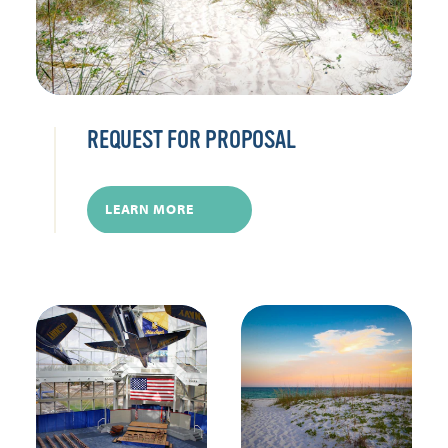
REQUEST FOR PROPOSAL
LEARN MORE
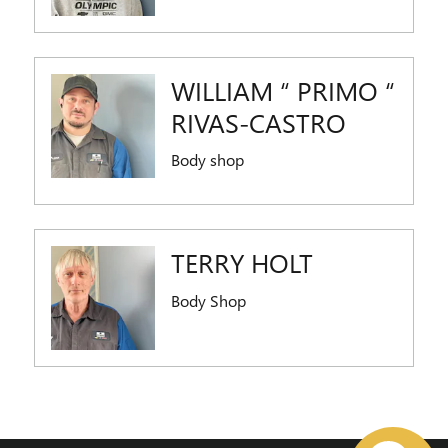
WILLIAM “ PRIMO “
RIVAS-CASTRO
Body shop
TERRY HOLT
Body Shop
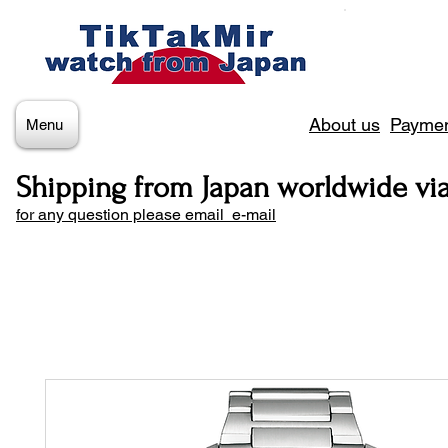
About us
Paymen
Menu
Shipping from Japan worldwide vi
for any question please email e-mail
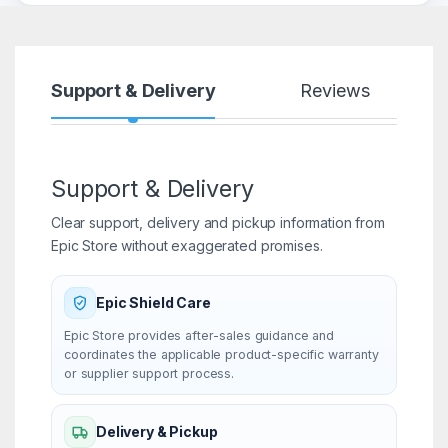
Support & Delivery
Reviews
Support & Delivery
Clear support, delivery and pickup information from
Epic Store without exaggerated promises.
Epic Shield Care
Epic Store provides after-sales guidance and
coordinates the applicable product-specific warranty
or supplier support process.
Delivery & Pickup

- Exercise objective:
Output all of the records exactly as they appear above, but not the pictures.

- Output:
REQUEST FOR PROPOSAL
LEARN MORE
WILLIAM “ PRIMO “
RIVAS-CASTRO
Body shop
TERRY HOLT
Body Shop
About us
Paymen
Menu
Shipping from Japan worldwide vi
for any question please email e-mail
Support & Delivery
Reviews
Support & Delivery
Clear support, delivery and pickup information from
Epic Store without exaggerated promises.
Epic Shield Care
Epic Store provides after-sales guidance and
coordinates the applicable product-specific warranty
or supplier support process.
Delivery & Pickup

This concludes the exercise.